That tradition should die immediately.

Elite teams do not celebrate first downs. Elite teams celebrate touchdowns. And make no mistake, Oklahoma State is an elite team.

The Cowboys proved it Saturday with a 24-10 win against Georgia. Had someone blacked out the dateline section of the box score, an educated college football fan would have assumed the contest took place in October in Tuscaloosa, Baton Rouge or Gainesville. But it didn't. It played out in the heart of Big 12 country, in a stadium recently made palatial thanks to the largesse of a billionaire who earned a geology degree here in 1951, back when the school was called Oklahoma A&M.

When Saturday dawned, few could have imagined that Oklahoma could lose to BYU, that Sam Bradford could miss significant time or that Oklahoma State, the pesky little brother that has finally grown tall and strong, would beat an elite SEC program by dominating on defense. But it all happened.

So dream huge, Cowboys. You now stand shoulder-to-shoulder with the members of college football's ruling class. First downs are fine. But imagine celebrating something bigger. Like a Big 12 title. Or a berth in the national title game. All those things are in your reach if -- and this is a big if -- you can handle the pressure.

Sugar daddy T. Boone Pickens and Cowboys coach Mike Gundy used giant novelty scissors to cut the ribbon early Saturday to rededicate the stadium that bears the energy magnate's name. It's a facility that has improved dramatically thanks to a nine-figure donation from Pickens. The seats in the team meeting room have leather so buttery-soft that Pottery Barn's most expensive chairs feel like sandpaper by comparison. Everything is all burnished wood and orange mood lighting, a far cry from the locker room first-year Cowboys defensive coordinator Bill Young occupied as a player here in the 1960s. "When it rained," Young said, "the water got so deep that you had to stand on the benches."

Young might have felt like the water was rising fast Saturday when Georgia took the opening kickoff and marched 80 yards in five minutes for a touchdown, but he didn't show it. After the drive, defensive tackle Shane Jarka would later swear, Young was smiling. "It's just gave a sense of ease," Jarka said. Said Young: "I'm not sure I was smiling. I might have been biting my lip."

When Young opened his mouth, he calmly decreed what adjustments his unit would make when Georgia next got the ball. Linebackers would attack run plays from a slightly different angle. Safeties would support the run better. In the final 54 minutes, the Bulldogs would score three points and gain 177 yards. "Four years ago, everybody would have been in the tank," Gundy said. "I didn't see anybody flinch."

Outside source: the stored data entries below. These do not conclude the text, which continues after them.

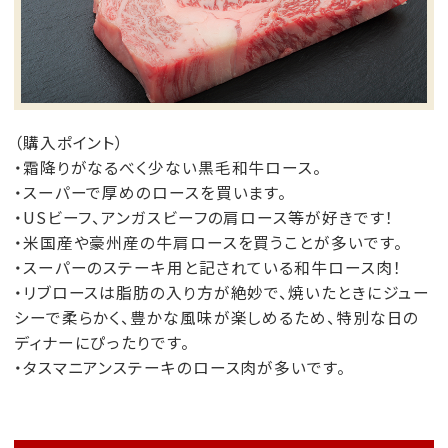
（購入ポイント）
・霜降りがなるべく少ない黒毛和牛ロース。
・スーパーで厚めのロースを買います。
・USビーフ、アンガスビーフの肩ロース等が好きです！
・米国産や豪州産の牛肩ロースを買うことが多いです。
・スーパーのステーキ用と記されている和牛ロース肉！
・リブロースは脂肪の入り方が絶妙で、焼いたときにジュー
シーで柔らかく、豊かな風味が楽しめるため、特別な日の
ディナーにぴったりです。
・タスマニアンステーキのロース肉が多いです。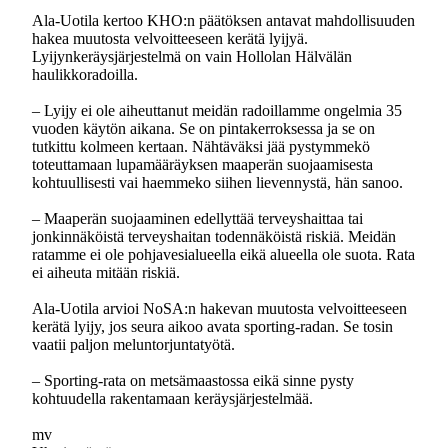
Ala-Uotila kertoo KHO:n päätöksen antavat mahdollisuuden
hakea muutosta velvoitteeseen kerätä lyijyä.
Lyijynkeräysjärjestelmä on vain Hollolan Hälvälän
haulikkoradoilla.
– Lyijy ei ole aiheuttanut meidän radoillamme ongelmia 35
vuoden käytön aikana. Se on pintakerroksessa ja se on
tutkittu kolmeen kertaan. Nähtäväksi jää pystymmekö
toteuttamaan lupamääräyksen maaperän suojaamisesta
kohtuullisesti vai haemmeko siihen lievennystä, hän sanoo.
– Maaperän suojaaminen edellyttää terveyshaittaa tai
jonkinnäköistä terveyshaitan todennäköistä riskiä. Meidän
ratamme ei ole pohjavesialueella eikä alueella ole suota. Rata
ei aiheuta mitään riskiä.
Ala-Uotila arvioi NoSA:n hakevan muutosta velvoitteeseen
kerätä lyijy, jos seura aikoo avata sporting-radan. Se tosin
vaatii paljon meluntorjuntatyötä.
– Sporting-rata on metsämaastossa eikä sinne pysty
kohtuudella rakentamaan keräysjärjestelmää.
mv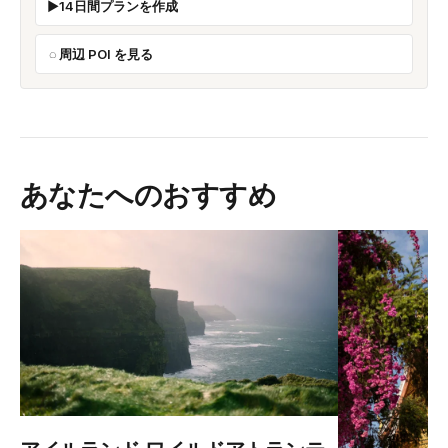
14日間プランを作成
周辺 POI を見る
あなたへのおすすめ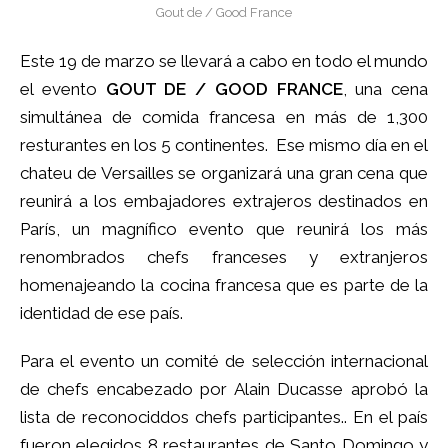
Gout de / Good France
Este 19 de marzo se llevará a cabo en todo el mundo
el evento
GOUT DE / GOOD FRANCE
, una cena
simultánea de comida francesa en más de 1,300
resturantes en los 5 continentes. Ese mismo día en el
chateu de Versailles se organizará una gran cena que
reunirá a los embajadores extrajeros destinados en
París, un magnífico evento que reunirá los más
renombrados chefs franceses y extranjeros
homenajeando la cocina francesa que es parte de la
identidad de ese país.
Para el evento un comité de selección internacional
de chefs encabezado por Alain Ducasse aprobó la
lista de reconociddos chefs participantes.. En el país
fueron elegidos 8 restaurantes de Santo Domingo y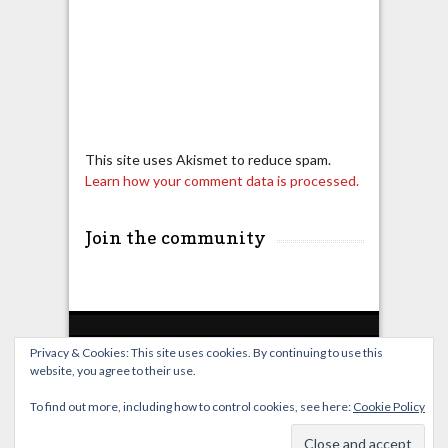
This site uses Akismet to reduce spam.
Learn how your comment data is processed.
Join the community
Privacy & Cookies: This site uses cookies. By continuing to use this
website, you agree to their use.
Home
Live Broadcast
Video
News
Events
License
To find out more, including how to control cookies, see here:
Cookie Policy
© OverClocking-TV 2026. Powered by
WordPress
&
FancyThemes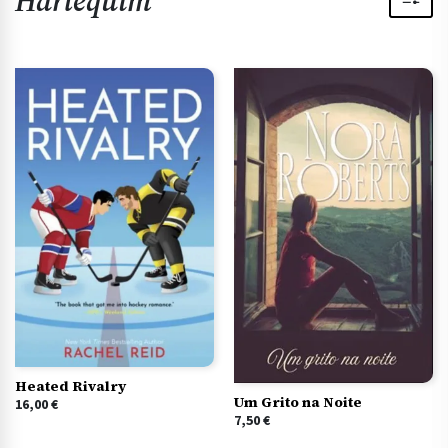
Harlequim
Heated Rivalry
Um Grito na Noite
16,00
€
7,50
€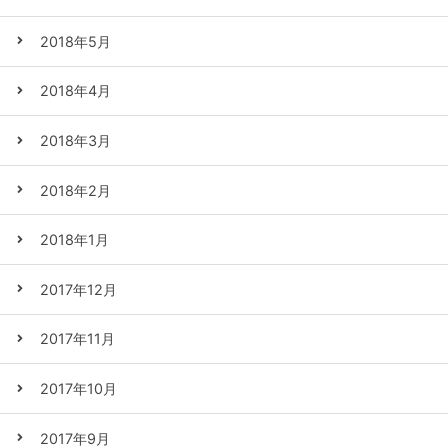
2018年5月
2018年4月
2018年3月
2018年2月
2018年1月
2017年12月
2017年11月
2017年10月
2017年9月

In the process, the defense would bail out a usually high-scoring offense that faltered against an SEC defense. Vicious, fumble-inducing hits set up a momentum-swinging field goal just before the half and the game-clinching touchdown in the fourth quarter. The Cowboys, poster boys in 2008 for the Big 12's score-first-and-play-defense-later mentality, shocked everyone including themselves by winning with sound defense. "The game," Gundy said, "was played much like what you would see in the SEC."

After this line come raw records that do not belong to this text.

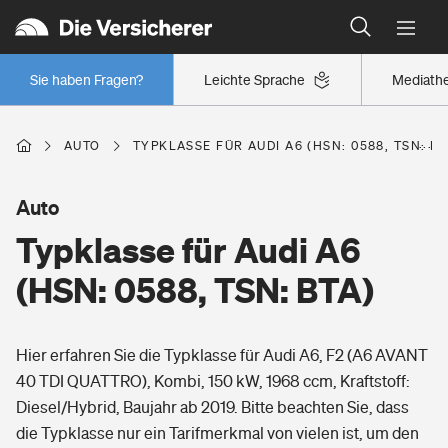
Typklassen: So ist Ihr Auto eingestuft
Wer versichert was: Jetzt Versicherer finden
Regionalklassen: So ist Ihre Region eingestuft
Sie haben Fragen?
Leichte Sprache
Mediath
Wer versichert was: Jetzt Versicherer finden
AUTO
TYPKLASSE FÜR AUDI A6 (HSN: 0588, TSN: BT
Beruf
Auto
Typklasse für Audi A6
Berufsunfähigkeitsversicherung
Wohnen
(HSN: 0588, TSN: BTA)
Erwerbsunfähigkeitsversicherung
Wohngebäudeversicherung
Hier erfahren Sie die Typklasse für Audi A6, F2 (A6 AVANT
Freizeit
Grundfähigkeitsversicherung
40 TDI QUATTRO), Kombi, 150 kW, 1968 ccm, Kraftstoff:
Hausratversicherung
Diesel/Hybrid, Baujahr ab 2019. Bitte beachten Sie, dass
Arbeitsrechtsschutz
Pri­vate Haft­pflicht­
die Typklasse nur ein Tarifmerkmal von vielen ist, um den
Gesundheit
Elementarversicherung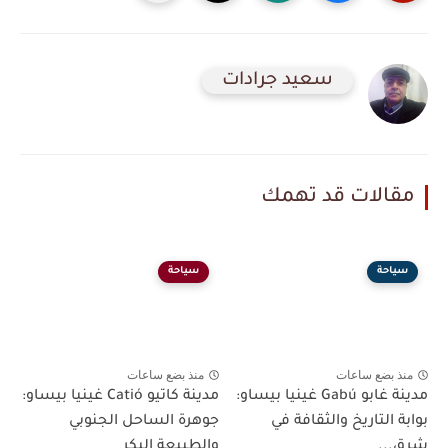
سعيد جرادات
مقالات قد تهمك
سياحة
سياحة
منذ بضع ساعات
منذ بضع ساعات
مدينة غابو Gabú غينيا بيساو:
مدينة كاتيو Catió غينيا بيساو:
بوابة التاريخ والثقافة في
جوهرة الساحل الجنوبي
شرق...
والطبيعة البكر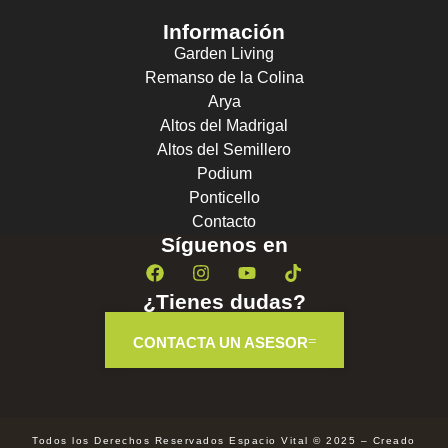
Información
Garden Living
Remanso de la Colina
Arya
Altos del Madrigal
Altos del Semillero
Podium
Ponticello
Contacto
Síguenos en
¿Tienes dudas?
CONTACTA UN ASESOR
Todos los Derechos Reservados Espacio Vital © 2025 – Creado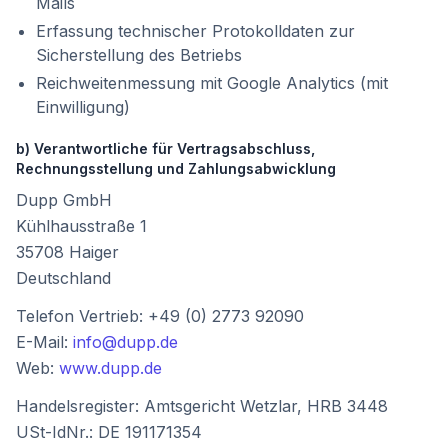
Mails
Erfassung technischer Protokolldaten zur
Sicherstellung des Betriebs
Reichweitenmessung mit Google Analytics (mit
Einwilligung)
b) Verantwortliche für Vertragsabschluss,
Rechnungsstellung und Zahlungsabwicklung
Dupp GmbH
Kühlhausstraße 1
35708
Haiger
Deutschland
Telefon Vertrieb:
+49 (0) 2773 92090
E-Mail:
info@dupp.de
Web:
www.dupp.de
Handelsregister:
Amtsgericht Wetzlar
,
HRB 3448
USt-IdNr.:
DE 191171354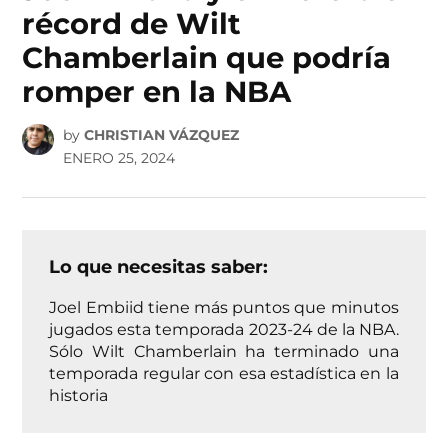
récord de Wilt
Chamberlain que podría
romper en la NBA
by
CHRISTIAN VÁZQUEZ
ENERO 25, 2024
Lo que necesitas saber:
Joel Embiid tiene más puntos que minutos
jugados esta temporada 2023-24 de la NBA.
Sólo Wilt Chamberlain ha terminado una
temporada regular con esa estadística en la
historia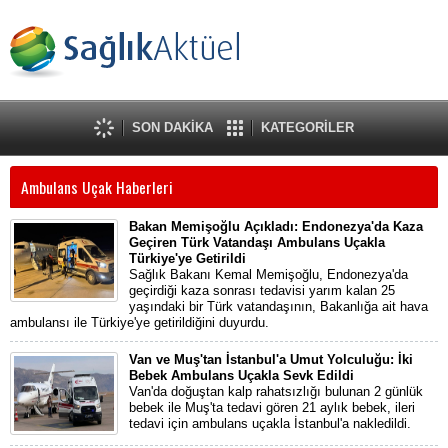
SON DAKİKA
KATEGORİLER
Ambulans Uçak Haberleri
Bakan Memişoğlu Açıkladı: Endonezya'da Kaza
Geçiren Türk Vatandaşı Ambulans Uçakla
Türkiye'ye Getirildi
Sağlık Bakanı Kemal Memişoğlu, Endonezya'da
geçirdiği kaza sonrası tedavisi yarım kalan 25
yaşındaki bir Türk vatandaşının, Bakanlığa ait hava
ambulansı ile Türkiye'ye getirildiğini duyurdu.
Van ve Muş'tan İstanbul'a Umut Yolculuğu: İki
Bebek Ambulans Uçakla Sevk Edildi
Van'da doğuştan kalp rahatsızlığı bulunan 2 günlük
bebek ile Muş'ta tedavi gören 21 aylık bebek, ileri
tedavi için ambulans uçakla İstanbul'a nakledildi.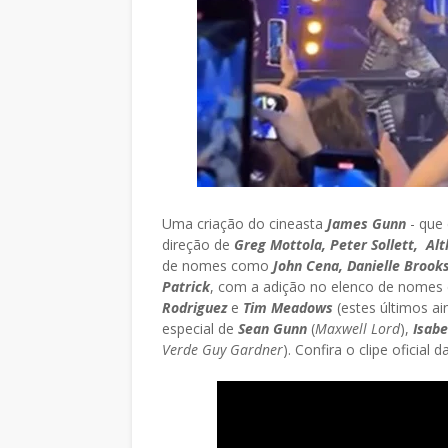
Uma criação do cineasta
James Gunn
- que
direção de
Greg Mottola, Peter Sollett, Al
de nomes como
John Cena, Danielle Brooks
Patrick
, com a adição no elenco de nome
Rodriguez
e
Tim Meadows
(estes últimos a
especial de
Sean Gunn
(
Maxwell Lord
),
Isab
Verde Guy Gardner
). Confira o clipe oficial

And that's why Oklahoma State is elite. Oklahoma and Texas, the Big 12's resident titans, have separated themselves from the rest of the league in recent years by combining a high-scoring offense with an aggressive, opportunistic defense. With the exception of Texas Tech in 2008, the other 10 teams have played shootouts against one another and gotten stuffed when they meet the Sooners and Longhorns. If Saturday is any indication, these Cowboys can separate themselves from the field because they can win with offense or defense. Georgia hamstrung Oklahoma State quarterback Zac Robinson and receiver Dez Bryant, but other than Oklahoma and Texas, no one in the Big 12 has the athletes to play defense the way the Bulldogs play defense.

With Bryant limited to three catches -- one of which was a glorious diving grab for a 46-yard touchdown that capped the Cowboys' only scoring drive longer than 32 yards -- it was up to unsung Cowboys such as Jarko and safety Lucien Antoine to help Oklahoma State prove it belongs in the top 10.

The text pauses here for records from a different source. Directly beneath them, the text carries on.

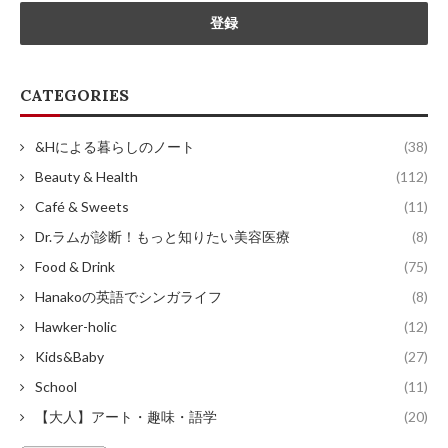
CATEGORIES
&Hによる暮らしのノート
(38)
Beauty & Health
(112)
Café & Sweets
(11)
Dr.ラムが診断！もっと知りたい美容医療
(8)
Food & Drink
(75)
Hanakoの英語でシンガライフ
(8)
Hawker-holic
(12)
Kids&Baby
(27)
School
(11)
【大人】アート・趣味・語学
(20)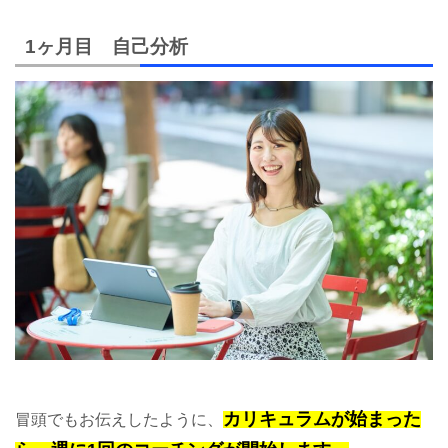
1ヶ月目 自己分析
カリキュラムが始まった
冒頭でもお伝えしたように、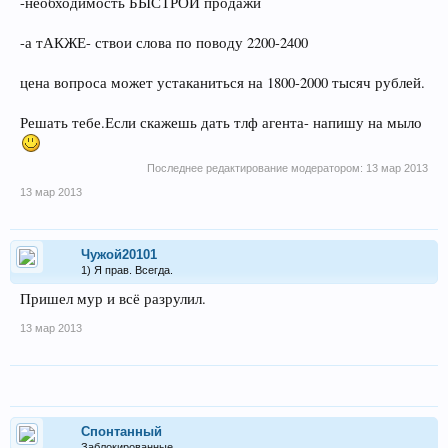
-необходимость БЫСТРОЙ продажи
-а тАКЖЕ- ствои слова по поводу 2200-2400
цена вопроса может устаканиться на 1800-2000 тысяч рублей.
Решать тебе.Если скажешь дать тлф агента- напишу на мыло
Последнее редактирование модератором:
13 мар 2013
13 мар 2013
Чужой20101
1) Я прав. Всегда.
Пришел мур и всё разрулил.
13 мар 2013
Спонтанный
Заблокированные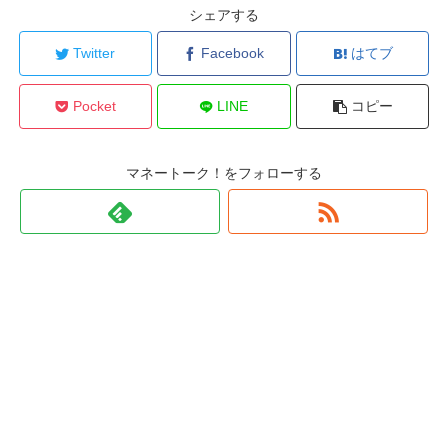
シェアする
Twitter
Facebook
はてブ
Pocket
LINE
コピー
マネートーク！をフォローする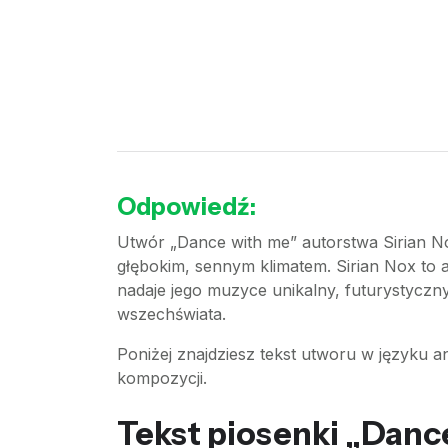
Odpowiedź:
Utwór „Dance with me” autorstwa Sirian N
głębokim, sennym klimatem. Sirian Nox to art
nadaje jego muzyce unikalny, futurystyczny
wszechświata.
Poniżej znajdziesz tekst utworu w języku an
kompozycji.
Tekst piosenki „Dance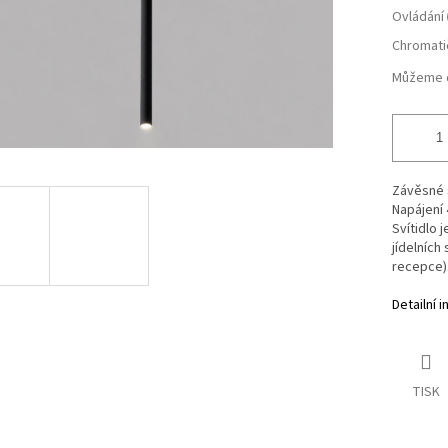
Ovládání
Chromati
Můžeme d
Závěsné 
Napájení 
Svítidlo 
jídelních
recepce)
Detailní 
TISK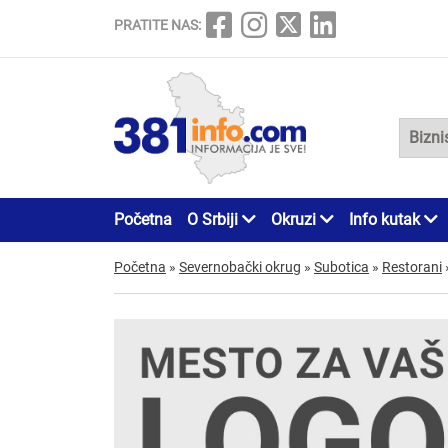
PRATITE NAS:
Početna
O Srbiji
Okruzi
Info kutak
Početna
»
Severnobački okrug
»
Subotica
»
Restorani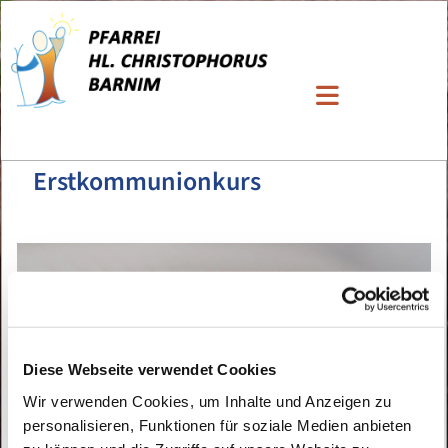
Erstkommunionkurs
Diese Webseite verwendet Cookies
Wir verwenden Cookies, um Inhalte und Anzeigen zu
personalisieren, Funktionen für soziale Medien anbieten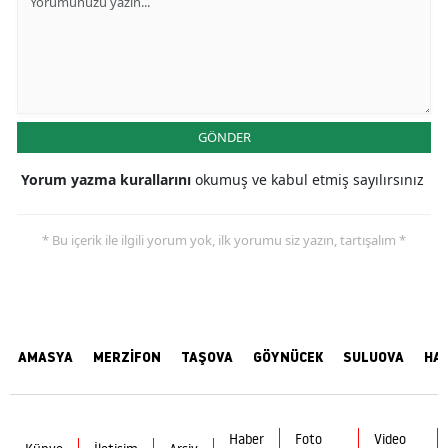
GÖNDER
Yorum yazma kurallarını
okumuş ve kabul etmiş sayılırsınız
* Bu içerik ile ilgili yorum yok, ilk yorumu siz yazın, tartışalım *
AMASYA
MERZİFON
TAŞOVA
GÖYNÜCEK
SULUOVA
HA
Haber
Foto
Video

It was Antoine, a senior from Coral Springs, Fla., who tattooed Georgia tailback Carlton Thomas late in the first half, causing the ball to squirt free deep in Bulldogs territory. When the ball stopped bouncing, cornerback Terrance Anderson lay atop it. The ensuing Dan Bailey field goal gave the Cowboys their first lead at 10-7.

By the fourth quarter, the Bulldogs had grown desperate. Quarterback Joe Cox, whose flu didn't seem to bother him during Alabama's first-quarter march, couldn't seem to get the Bulldogs to move. Jarka beat his blocker and flung Cox to the turf. During Cox's descent, the ball flew away. Defensive end Nigel Nicholas dove on it. Four plays later, Robinson found Bryant for the 12-yard touchdown that put the game out of reach. Later, Young would note with pride that Jarka and Nicholas are both second-teamers.

That's right. Backups. Playing in the fourth quarter. Making the crucial play against an SEC team that has notched double-digit wins six of the past seven seasons. In the game many in Stillwater considered the most important in the program's history.

But was it the most important? Was it a program-changer, or has Oklahoma State's program evolved to the point that, in spite of the hype and the quality of the opponent, the Cowboys simply won a game they were supposed to win?

"Program changer? I think, overall, we're a little bit beyond that," Gundy said. "We've played some really good teams the last couple years, and we've either beaten them or stood toe-to-toe with them. I think we're starting to believe that we can play with anybody if we play our best game."

After the final whistle, Bryant raised his hands to the sky. Left tackle Russell Okung paid tribute to his Omega Psi Phi brothers with a dance that, hopefully, someone captured and memorialized on YouTube. In the west end zone, just a few yards from the facilities his nine-figure donation built, Pickens embraced Gundy and whispered something in his ear. Later, Gundy relayed the message. "He said that everything that he's put into this program -- this new stadium, this new locker room, this new facility -- that this win today was worth it," Gundy said.

Gundy could only shake his head and chuckle at the thought.

"He sees things a little differently than most people," Gundy said. "One hundred eighty-six million dollars is a lot of money for one win. I have a feeling that he expects more than that."